Ale ab ovo, jak mawiali starożytni Leblandczycy.
Kontrrewolucja coraz bardziej czuje nóż na gardle, toteż stara się zmobilizować wszystkie możliwe siły. Potencjał przemysłowy jest w pełni przeznaczany na rekrutację nowych jednostek lub dozbrajanie już istniejących. Tymczasem duże zgrupowanie idące na pomoc Purpurowemu Wichrowi wycofało się z powrotem ku Soli. Po drodze zostało wsparte jeszcze przez dwie kolejne brygady Los Soldados Verdes. Również na południu trwa koncentracja sił rządowych. Jednocześnie jednak jednostki osadników posłano na wschód. Zapewne mają one przejąć kontrolę nad położonymi tam rozległymi terenami rolniczymi i w ten sposób podreperować kontrrewolucyjną gospodarkę, osłabioną przez utratę portu w Purpurowym Wichrze.
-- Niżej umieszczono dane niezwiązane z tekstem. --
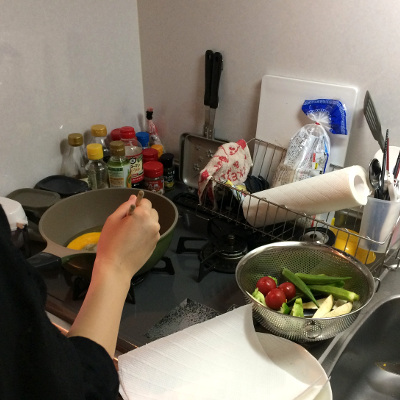 Identify the location of paper towel. (226, 330). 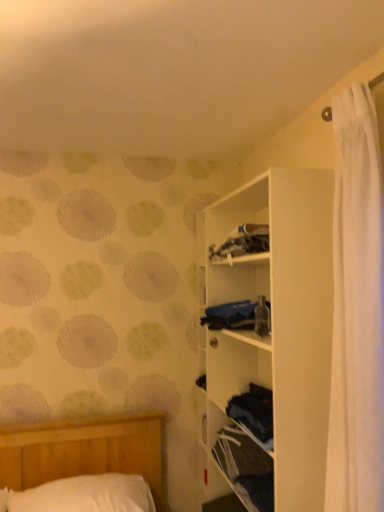 Question: Is blue fabric at center at the right side of white matte shelf at upper right?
Rewolucjoniści kontenci z pierwszego zwycięstwa, nie próbują na razie ścigać cofających się spod Purpurowego Wichru wojsk El Dictatore. Zamiast tego rozproszyli się rabując okolicę, widocznie pewni, że wróg nie zaryzykuje kontrofensywy. Być może ducha rewolucyjnego osłabiła także rana jaką odniosła jej ikona propagandowa - Defloriusz Dyman Wander znany powszechnie jako Michaś. Postrzelony w pośladek Książę-senior został odtransportowany do szpitala polowego, gdzie znalazł się pod troskliwą opieką obranych przezeń osobiście sanitariuszy.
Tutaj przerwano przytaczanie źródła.